● Problem: What is the number of lines in the material below that include the word "aborreci"? Write that number and nothing more.

● Extracted entries:
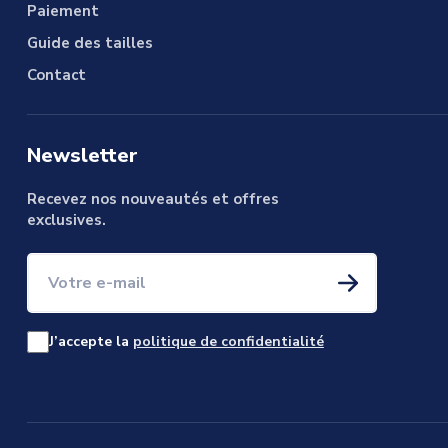
Paiement
Guide des tailles
Contact
Newsletter
Recevez nos nouveautés et offres
exclusives.
Votre e-mail
J’accepte la
politique de confidentialité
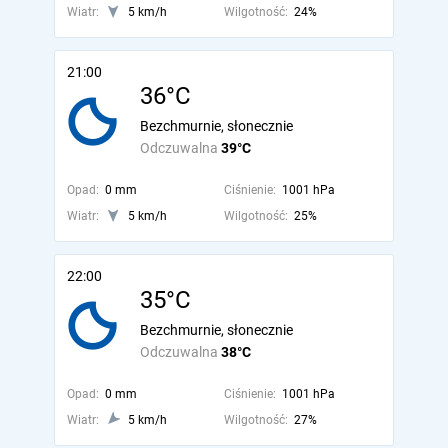
Wiatr:
5 km/h
Wilgotność:
24%
21:00
36°C
Bezchmurnie, słonecznie
Odczuwalna
39°C
Opad:
0 mm
Ciśnienie:
1001 hPa
Wiatr:
5 km/h
Wilgotność:
25%
22:00
35°C
Bezchmurnie, słonecznie
Odczuwalna
38°C
Opad:
0 mm
Ciśnienie:
1001 hPa
Wiatr:
5 km/h
Wilgotność:
27%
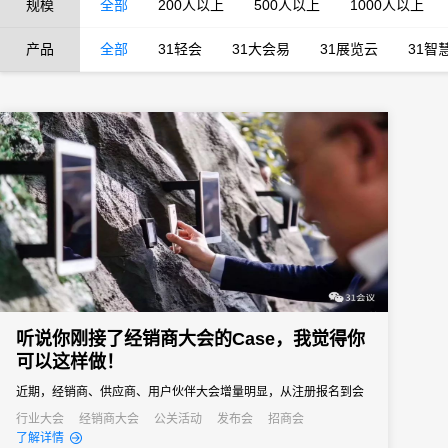
规模
全部
200人以上
500人以上
1000人以上
产品
全部
31轻会
31大会易
31展览云
31智
听说你刚接了经销商大会的Case，我觉得你
可以这样做！
近期，经销商、供应商、用户伙伴大会增量明显，从注册报名到会
议签到，从产品展示到会议活动，31会议助力活动变得与众不同。
行业大会
经销商大会
公关活动
发布会
招商会
了解详情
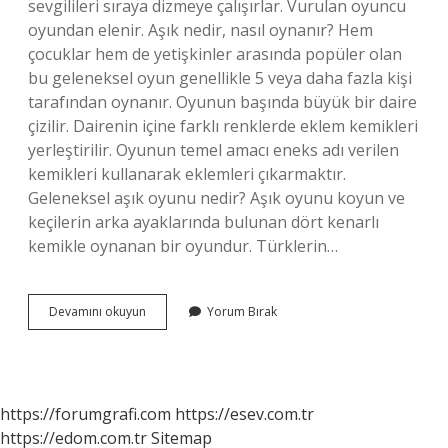
sevgilileri sıraya dizmeye çalışırlar. Vurulan oyuncu
oyundan elenir. Aşık nedir, nasıl oynanır? Hem
çocuklar hem de yetişkinler arasında popüler olan
bu geleneksel oyun genellikle 5 veya daha fazla kişi
tarafından oynanır. Oyunun başında büyük bir daire
çizilir. Dairenin içine farklı renklerde eklem kemikleri
yerleştirilir. Oyunun temel amacı eneks adı verilen
kemikleri kullanarak eklemleri çıkarmaktır.
Geleneksel aşık oyunu nedir? Aşık oyunu koyun ve
keçilerin arka ayaklarında bulunan dört kenarlı
kemikle oynanan bir oyundur. Türklerin…
Aşık
Devamını okuyun
Yorum Bırak
Kemik
Oyunu
Nasıl
Oynanır
https://forumgrafi.com
https://esev.com.tr
https://edom.com.tr
Sitemap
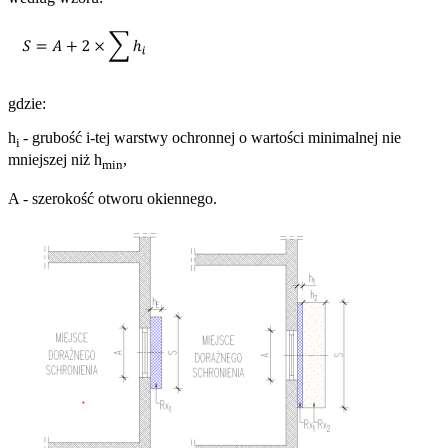
gdzie:
h
- grubość i-tej warstwy ochronnej o wartości minimalnej nie
i
mniejszej niż h
,
min
A - szerokość otworu okiennego.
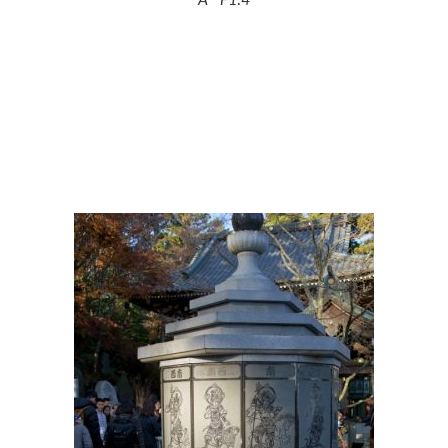
A F1.4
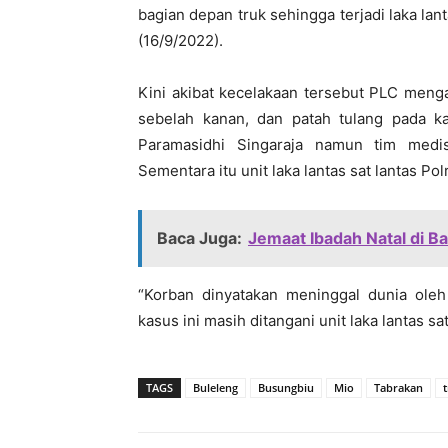
bagian depan truk sehingga terjadi laka la
(16/9/2022).
Kini akibat kecelakaan tersebut PLC menga
sebelah kanan, dan patah tulang pada 
Paramasidhi Singaraja namun tim medi
Sementara itu unit laka lantas sat lantas P
Baca Juga:
Jemaat Ibadah Natal di Ba
“Korban dinyatakan meninggal dunia oleh
kasus ini masih ditangani unit laka lantas s
TAGS
Buleleng
Busungbiu
Mio
Tabrakan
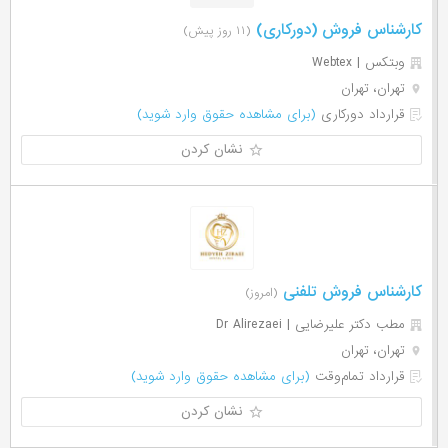
کارشناس فروش (دورکاری)
(۱۱ روز پیش)
وبتکس | Webtex
تهران، تهران
قرارداد دورکاری
(برای مشاهده حقوق وارد شوید)
نشان کردن
کارشناس فروش تلفنی
(امروز)
مطب دكتر عليرضایی | Dr Alirezaei
تهران، تهران
قرارداد تمام‌وقت
(برای مشاهده حقوق وارد شوید)
نشان کردن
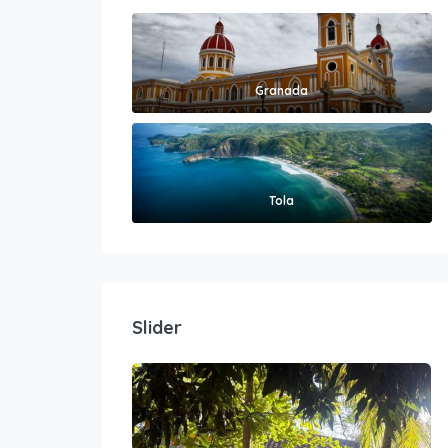
Granada
Tola
Slider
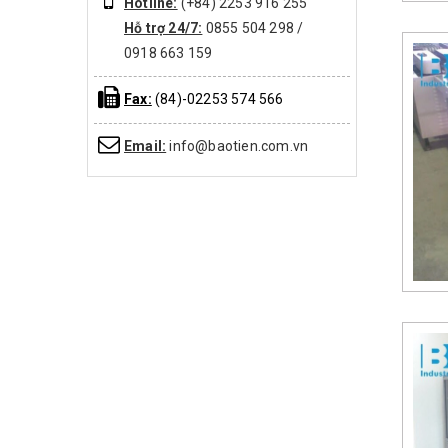
Hotline:
(+84) 2253 916 255
Hỗ trợ 24/7:
0855 504 298 /
0918 663 159
Fax:
(84)-02253 574 566
Email:
info@baotien.com.vn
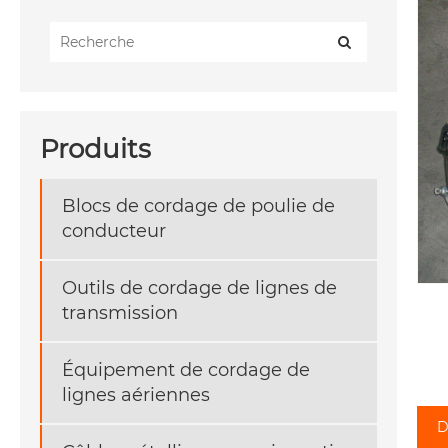
Produits
Blocs de cordage de poulie de
conducteur
Outils de cordage de lignes de
transmission
Équipement de cordage de
lignes aériennes
D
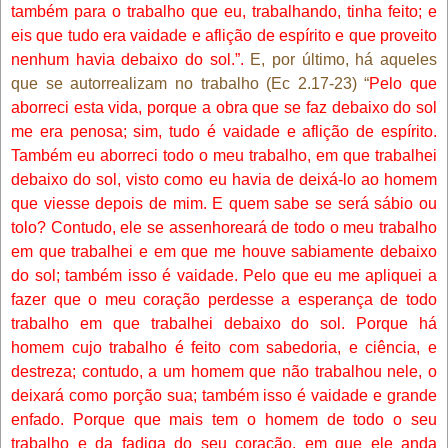
também para o trabalho que eu, trabalhando, tinha feito; e
eis que tudo era vaidade e aflição de espírito e que proveito
nenhum havia debaixo do sol.”.
E, por último, há aqueles
que se autorrealizam no trabalho (Ec 2.17-23) “
Pelo que
aborreci esta vida, porque a obra que se faz debaixo do sol
me era penosa; sim, tudo é vaidade e aflição de espírito.
Também eu aborreci todo o meu trabalho, em que trabalhei
debaixo do sol, visto como eu havia de deixá-lo ao homem
que viesse depois de mim. E quem sabe se será sábio ou
tolo? Contudo, ele se assenhoreará de todo o meu trabalho
em que trabalhei e em que me houve sabiamente debaixo
do sol; também isso é vaidade. Pelo que eu me apliquei a
fazer que o meu coração perdesse a esperança de todo
trabalho em que trabalhei debaixo do sol. Porque há
homem cujo trabalho é feito com sabedoria, e ciência, e
destreza; contudo, a um homem que não trabalhou nele, o
deixará como porção sua; também isso é vaidade e grande
enfado. Porque que mais tem o homem de todo o seu
trabalho e da fadiga do seu coração, em que ele anda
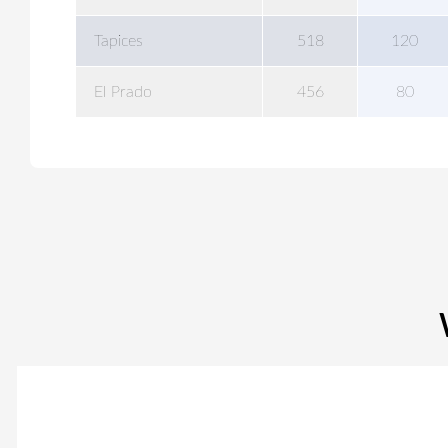
Tapices
518
120
El Prado
456
80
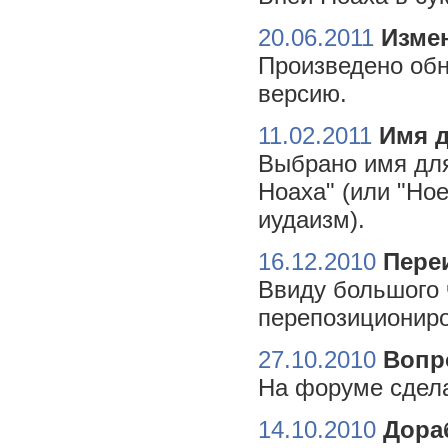
20.06.2011
Измен
Произведено обн
версию.
11.02.2011
Имя 
Выбрано имя для
Ноаха" (или "Но
иудаизм).
16.12.2010
Пере
Ввиду большого 
перепозициониро
27.10.2010
Вопр
На форуме сдела
14.10.2010
Дора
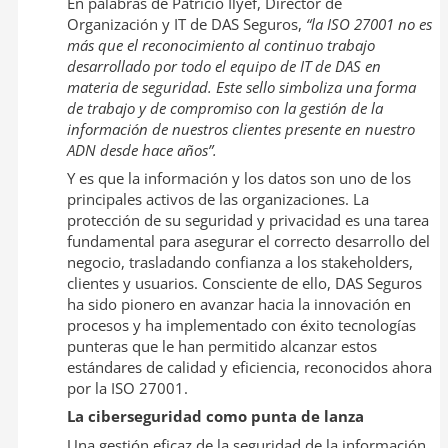
En palabras de Patricio Ilyef, Director de
Organización y IT de DAS Seguros,
“la ISO 27001 no es
más que el reconocimiento al continuo trabajo
desarrollado por todo el equipo de IT de DAS en
materia de seguridad. Este sello simboliza una forma
de trabajo y de compromiso con la gestión de la
información de nuestros clientes presente en nuestro
ADN desde hace años”.
Y es que la información y los datos son uno de los
principales activos de las organizaciones. La
protección de su seguridad y privacidad es una tarea
fundamental para asegurar el correcto desarrollo del
negocio, trasladando confianza a los stakeholders,
clientes y usuarios. Consciente de ello, DAS Seguros
ha sido pionero en avanzar hacia la innovación en
procesos y ha implementado con éxito tecnologías
punteras que le han permitido alcanzar estos
estándares de calidad y eficiencia, reconocidos ahora
por la ISO 27001.
La ciberseguridad como punta de lanza
Una gestión eficaz de la seguridad de la información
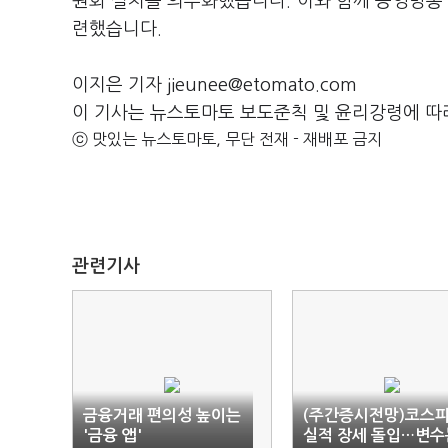
원회 설치를 의무화했습니다. 이와 함께 공영방송 
련했습니다.
이지은 기자 jieunee@etomato.com
이 기사는 뉴스토마토 보도준칙 및 윤리강령에 따
ⓒ 맛있는 뉴스토마토, 무단 전재 - 재배포 금지
관련기사
금융거래 편의성 높이는
(주간증시전망)코스피
'금융 앱'
실적 장세 돌입…변수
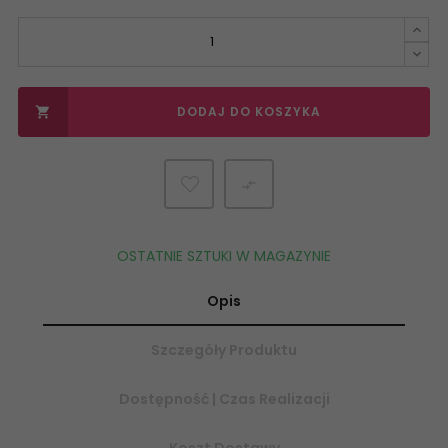
DODAJ DO KOSZYKA


OSTATNIE SZTUKI W MAGAZYNIE
Opis
Szczegóły Produktu
Dostępność | Czas Realizacji
Koszt Dostawy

● Output for this task: 2